1.2 Learn Basic Properties and Operations

Exponents

The powers of ten form patterns that can help you understand exponents. In the examples, pay close attention to the pattern formed by the zeros.

Examples

$$\begin{array}{c}\,\,\,\,\,\,\,\,\,\,\,\,{10^4} = 10,000\\\,\,\,\,\,\,\,\,\,{10^3} = 1,000\\\,\,\,\,\,{10^2} = 100\\\,\,\,{10^1} = 10\\{10^0} = 1\end{array}$$

Did you notice? The powers of ten are very easy to figure out. Each is equal to 1 followed by the number of zeros shown by the exponent.

This pattern also reveals what will happen when we raise a number to the first or zero power.
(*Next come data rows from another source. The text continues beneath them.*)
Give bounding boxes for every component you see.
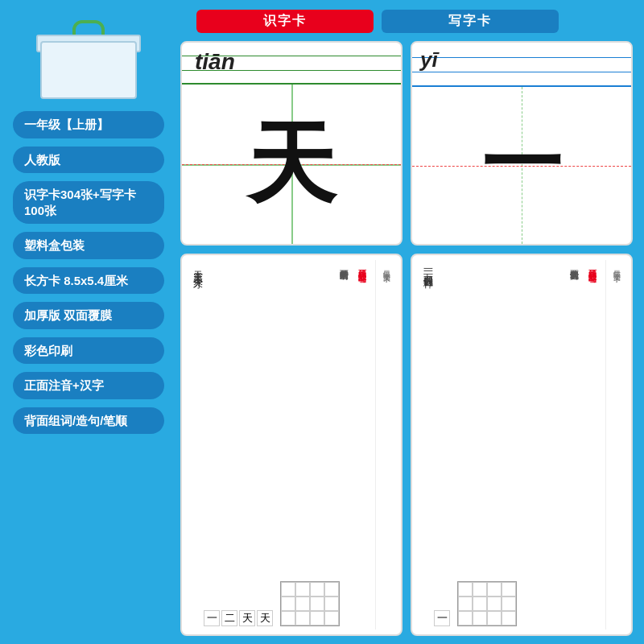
label-back: 背面组词/造句/笔顺 [13, 407, 164, 435]
label-shizi: 识字卡 [196, 10, 374, 33]
label-xiezi: 写字卡 [382, 10, 559, 33]
product-image [24, 14, 153, 103]
label-packaging: 塑料盒包装 [13, 232, 164, 259]
back-right-words: 一 一万 告诉我们 一样 [420, 263, 436, 575]
back-right-right-col: 二年级 语文 一字卡 [605, 260, 628, 630]
writing-card-top: yī 一 [412, 43, 631, 244]
back-right-col-text: 二年级 语文 一字卡 [612, 265, 622, 269]
back-left-right-col: 二年级 语文 天字卡 [375, 260, 398, 630]
top-labels-row: 识字卡 写字卡 [180, 10, 633, 33]
recognition-char-area: 天 [182, 85, 401, 244]
back-left-words: 天空 天天 今天 天才 [190, 263, 205, 575]
stroke-4: 天 [257, 610, 273, 626]
label-grade: 一年级【上册】 [13, 111, 164, 138]
main-content: 识字卡 写字卡 tiān 天 yī [177, 0, 644, 644]
label-color: 彩色印刷 [13, 337, 164, 365]
stroke-1: 一 [204, 610, 220, 626]
writing-char-area: 一 [412, 87, 631, 244]
writing-grid [280, 581, 340, 626]
box-body-icon [40, 41, 137, 99]
recognition-card-top: tiān 天 [182, 43, 401, 244]
label-edition: 人教版 [13, 147, 164, 174]
writing-card: yī 一 [411, 41, 633, 246]
recognition-character: 天 [247, 120, 336, 208]
top-cards-row: tiān 天 yī 一 [180, 41, 633, 246]
back-writing-card: 一 一万 告诉我们 一样 老师告诉我们要认真 画线 描红 临写 笔顺 一 [411, 254, 633, 636]
label-size: 长方卡 8.5x5.4厘米 [13, 267, 164, 295]
back-left-col-text: 二年级 语文 天字卡 [382, 265, 392, 269]
label-front: 正面注音+汉字 [13, 372, 164, 399]
writing-pinyin: yī [420, 47, 438, 72]
pinyin-guide-lines: tiān [182, 43, 401, 85]
label-count: 识字卡304张+写字卡100张 [13, 181, 164, 224]
back-left-sentence: 而后初晴的天空外明朗 [210, 263, 351, 575]
back-right-sentence: 老师告诉我们要认真 [440, 263, 581, 575]
writing-character: 一 [481, 111, 562, 220]
back-cards-row: 天空 天天 今天 天才 而后初晴的天空外明朗 画线 描红 临写 笔顺 一 二 天 [180, 254, 633, 636]
back-stroke-yi: 一 [434, 610, 450, 626]
sidebar: 一年级【上册】 人教版 识字卡304张+写字卡100张 塑料盒包装 长方卡 8.… [0, 0, 177, 644]
back-recognition-card: 天空 天天 今天 天才 而后初晴的天空外明朗 画线 描红 临写 笔顺 一 二 天 [180, 254, 402, 636]
recognition-card: tiān 天 [180, 41, 402, 246]
stroke-3: 天 [239, 610, 255, 626]
recognition-pinyin: tiān [195, 49, 235, 75]
label-thickness: 加厚版 双面覆膜 [13, 302, 164, 329]
stroke-2: 二 [221, 610, 237, 626]
writing-grid-right [457, 581, 517, 626]
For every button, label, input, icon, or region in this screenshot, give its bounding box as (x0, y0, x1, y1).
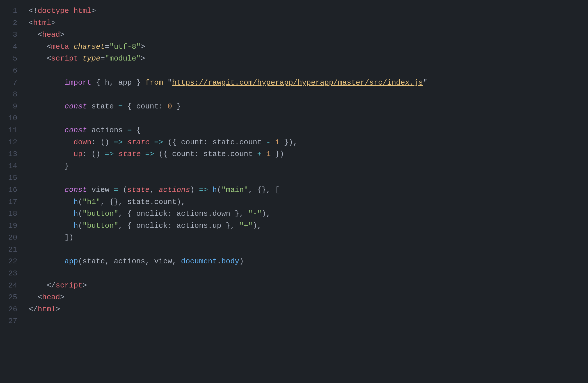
line-num-24: 24 (0, 280, 17, 292)
line-1: <!doctype html> (29, 5, 588, 17)
line-5: <script type="module"> (29, 53, 588, 65)
line-num-6: 6 (0, 65, 17, 77)
line-num-26: 26 (0, 304, 17, 316)
line-num-7: 7 (0, 77, 17, 89)
line-num-18: 18 (0, 208, 17, 220)
line-23 (29, 268, 588, 280)
line-3: <head> (29, 29, 588, 41)
line-2: <html> (29, 17, 588, 29)
line-24: </script> (29, 280, 588, 292)
line-num-11: 11 (0, 125, 17, 137)
line-num-5: 5 (0, 53, 17, 65)
line-11: const actions = { (29, 125, 588, 137)
line-12: down: () => state => ({ count: state.cou… (29, 137, 588, 149)
line-num-22: 22 (0, 256, 17, 268)
line-20: ]) (29, 232, 588, 244)
line-num-1: 1 (0, 5, 17, 17)
line-num-20: 20 (0, 232, 17, 244)
line-15 (29, 172, 588, 184)
code-editor: 1 2 3 4 5 6 7 8 9 10 11 12 13 14 15 16 1… (0, 0, 588, 383)
line-num-4: 4 (0, 41, 17, 53)
line-num-3: 3 (0, 29, 17, 41)
line-num-17: 17 (0, 196, 17, 208)
line-num-16: 16 (0, 184, 17, 196)
line-25: <head> (29, 291, 588, 304)
line-19: h("button", { onclick: actions.up }, "+"… (29, 220, 588, 232)
line-21 (29, 244, 588, 256)
line-num-25: 25 (0, 291, 17, 304)
line-27 (29, 315, 588, 327)
line-7: import { h, app } from "https://rawgit.c… (29, 77, 588, 89)
line-num-12: 12 (0, 137, 17, 149)
line-num-9: 9 (0, 101, 17, 113)
line-26: </html> (29, 304, 588, 316)
line-13: up: () => state => ({ count: state.count… (29, 148, 588, 160)
line-num-13: 13 (0, 148, 17, 160)
line-14: } (29, 160, 588, 172)
line-num-2: 2 (0, 17, 17, 29)
line-num-14: 14 (0, 160, 17, 172)
line-18: h("button", { onclick: actions.down }, "… (29, 208, 588, 220)
line-num-21: 21 (0, 244, 17, 256)
line-num-23: 23 (0, 268, 17, 280)
line-num-15: 15 (0, 172, 17, 184)
line-4: <meta charset="utf-8"> (29, 41, 588, 53)
line-9: const state = { count: 0 } (29, 101, 588, 113)
code-content: <!doctype html> <html> <head> <meta char… (26, 3, 588, 380)
line-17: h("h1", {}, state.count), (29, 196, 588, 208)
line-num-19: 19 (0, 220, 17, 232)
line-num-8: 8 (0, 89, 17, 101)
line-num-27: 27 (0, 315, 17, 327)
line-10 (29, 112, 588, 125)
line-6 (29, 65, 588, 77)
line-num-10: 10 (0, 112, 17, 125)
line-16: const view = (state, actions) => h("main… (29, 184, 588, 196)
line-8 (29, 89, 588, 101)
line-numbers: 1 2 3 4 5 6 7 8 9 10 11 12 13 14 15 16 1… (0, 3, 26, 380)
line-22: app(state, actions, view, document.body) (29, 256, 588, 268)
Any number raised to a power of 1 doesn’t change: $${a^1} = a$$
Any number raised to a power of 0 equals 1: $${a^0} = 1$$

Exponents can also be negative numbers. You already know that to divide exponents, you should subtract.

Examples

$${\textstyle{{{8^3}} \over {{8^5}}}} = {8^{3 - 5}} = {8^{ - 2}}$$

You can also think of it this way:

You can see that $${8^{ - 2}} = {\textstyle{1 \over {{8^2}}}}$$ . When you see a negative exponent, move the base and its exponent to the other side of the fraction bar and change the sign of the exponent.

Examples

$${3^{ - 2}} = {\textstyle{1 \over {{3^2}}}}$$

$${\textstyle{1 \over {{4^5}}}} = {4^{ - 5}}$$

$${\textstyle{{{2^{ - 2}}} \over {{9^{ - 3}}}}} = {\textstyle{{{9^3}} \over {{2^2}}}}$$